*Work instructions*. Give the number of lines in the data that contain the word "filter"; no other text is needed.

*Supplied records*.
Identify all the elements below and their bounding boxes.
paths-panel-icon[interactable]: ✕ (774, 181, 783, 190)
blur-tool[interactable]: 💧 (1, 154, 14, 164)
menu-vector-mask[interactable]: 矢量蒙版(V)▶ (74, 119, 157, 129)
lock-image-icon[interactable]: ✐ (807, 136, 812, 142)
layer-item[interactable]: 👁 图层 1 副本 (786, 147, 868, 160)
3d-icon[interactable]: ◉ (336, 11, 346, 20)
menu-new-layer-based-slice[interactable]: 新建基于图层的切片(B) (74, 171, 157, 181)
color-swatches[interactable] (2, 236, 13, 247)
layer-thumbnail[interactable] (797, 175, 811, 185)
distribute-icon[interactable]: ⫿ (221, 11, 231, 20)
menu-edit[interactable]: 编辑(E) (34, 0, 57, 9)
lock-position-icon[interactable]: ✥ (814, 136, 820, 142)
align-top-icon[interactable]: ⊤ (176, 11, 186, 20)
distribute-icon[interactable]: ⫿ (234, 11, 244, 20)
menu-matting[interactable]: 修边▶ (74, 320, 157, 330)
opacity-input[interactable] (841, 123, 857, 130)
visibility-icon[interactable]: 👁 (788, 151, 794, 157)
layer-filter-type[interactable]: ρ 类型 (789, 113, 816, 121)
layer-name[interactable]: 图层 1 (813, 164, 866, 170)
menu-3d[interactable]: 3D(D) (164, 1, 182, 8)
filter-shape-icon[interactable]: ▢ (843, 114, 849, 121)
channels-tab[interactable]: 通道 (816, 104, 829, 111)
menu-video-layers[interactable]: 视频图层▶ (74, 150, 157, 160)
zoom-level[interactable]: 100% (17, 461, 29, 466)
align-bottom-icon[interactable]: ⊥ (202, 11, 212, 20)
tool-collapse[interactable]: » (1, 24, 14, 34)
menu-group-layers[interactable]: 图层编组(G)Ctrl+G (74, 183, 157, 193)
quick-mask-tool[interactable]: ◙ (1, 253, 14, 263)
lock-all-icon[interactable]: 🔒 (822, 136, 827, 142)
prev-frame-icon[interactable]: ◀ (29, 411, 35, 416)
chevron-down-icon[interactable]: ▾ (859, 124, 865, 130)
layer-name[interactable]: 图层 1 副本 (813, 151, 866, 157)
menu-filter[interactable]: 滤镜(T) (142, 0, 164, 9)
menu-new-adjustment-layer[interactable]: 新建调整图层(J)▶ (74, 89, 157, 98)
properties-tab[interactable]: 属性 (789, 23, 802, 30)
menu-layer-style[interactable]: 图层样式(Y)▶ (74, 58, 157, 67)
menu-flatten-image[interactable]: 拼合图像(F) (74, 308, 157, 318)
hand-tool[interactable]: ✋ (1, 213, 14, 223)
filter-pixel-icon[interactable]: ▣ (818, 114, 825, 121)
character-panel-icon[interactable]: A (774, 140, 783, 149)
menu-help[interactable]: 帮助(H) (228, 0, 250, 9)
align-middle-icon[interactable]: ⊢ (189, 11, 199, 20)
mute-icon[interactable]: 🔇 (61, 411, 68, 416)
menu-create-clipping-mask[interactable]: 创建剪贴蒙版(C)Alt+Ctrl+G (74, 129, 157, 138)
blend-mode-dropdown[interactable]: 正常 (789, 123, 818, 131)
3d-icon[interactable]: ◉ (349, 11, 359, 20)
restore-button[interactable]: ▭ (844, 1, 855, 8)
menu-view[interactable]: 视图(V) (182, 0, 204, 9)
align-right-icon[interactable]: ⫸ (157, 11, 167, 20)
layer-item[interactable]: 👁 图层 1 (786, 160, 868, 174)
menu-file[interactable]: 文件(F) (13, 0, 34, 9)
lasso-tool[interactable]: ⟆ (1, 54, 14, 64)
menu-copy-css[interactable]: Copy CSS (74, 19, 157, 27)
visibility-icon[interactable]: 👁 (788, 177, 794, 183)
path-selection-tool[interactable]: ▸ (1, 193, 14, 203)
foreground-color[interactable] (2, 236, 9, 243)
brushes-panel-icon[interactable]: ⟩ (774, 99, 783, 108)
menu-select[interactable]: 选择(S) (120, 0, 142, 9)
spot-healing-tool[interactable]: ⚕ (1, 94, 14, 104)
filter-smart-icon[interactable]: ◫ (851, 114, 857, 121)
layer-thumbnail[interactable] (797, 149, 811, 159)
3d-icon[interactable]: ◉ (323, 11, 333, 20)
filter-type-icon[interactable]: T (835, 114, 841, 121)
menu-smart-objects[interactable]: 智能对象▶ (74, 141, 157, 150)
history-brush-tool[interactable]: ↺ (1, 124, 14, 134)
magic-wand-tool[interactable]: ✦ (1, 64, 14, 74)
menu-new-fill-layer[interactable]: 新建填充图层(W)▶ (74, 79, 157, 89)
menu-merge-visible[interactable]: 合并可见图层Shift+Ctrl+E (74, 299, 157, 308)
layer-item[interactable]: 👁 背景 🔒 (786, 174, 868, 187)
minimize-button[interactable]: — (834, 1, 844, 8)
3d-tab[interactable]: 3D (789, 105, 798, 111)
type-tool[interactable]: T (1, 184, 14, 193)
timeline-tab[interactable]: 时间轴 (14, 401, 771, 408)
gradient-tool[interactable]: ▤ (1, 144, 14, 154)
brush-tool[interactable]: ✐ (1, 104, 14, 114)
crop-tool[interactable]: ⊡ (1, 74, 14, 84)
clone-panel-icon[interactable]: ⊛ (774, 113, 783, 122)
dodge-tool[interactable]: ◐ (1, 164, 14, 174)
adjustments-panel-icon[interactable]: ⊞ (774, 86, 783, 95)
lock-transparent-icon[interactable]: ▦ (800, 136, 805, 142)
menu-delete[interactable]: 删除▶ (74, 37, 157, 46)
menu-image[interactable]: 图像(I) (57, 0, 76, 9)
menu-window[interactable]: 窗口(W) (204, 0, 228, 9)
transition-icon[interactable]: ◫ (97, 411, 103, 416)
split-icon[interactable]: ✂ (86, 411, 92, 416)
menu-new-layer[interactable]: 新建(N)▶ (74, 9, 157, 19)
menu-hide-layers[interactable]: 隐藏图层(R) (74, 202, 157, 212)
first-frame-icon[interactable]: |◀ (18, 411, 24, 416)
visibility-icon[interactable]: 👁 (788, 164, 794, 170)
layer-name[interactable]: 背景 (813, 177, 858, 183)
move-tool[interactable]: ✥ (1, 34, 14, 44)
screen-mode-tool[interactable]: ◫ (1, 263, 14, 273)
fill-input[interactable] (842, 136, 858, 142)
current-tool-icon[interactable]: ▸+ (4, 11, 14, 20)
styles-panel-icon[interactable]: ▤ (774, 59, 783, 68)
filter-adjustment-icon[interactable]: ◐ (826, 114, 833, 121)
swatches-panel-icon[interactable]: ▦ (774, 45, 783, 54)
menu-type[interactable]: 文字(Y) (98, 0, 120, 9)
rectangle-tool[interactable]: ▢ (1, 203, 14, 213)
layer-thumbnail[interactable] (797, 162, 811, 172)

*Your solution*. 7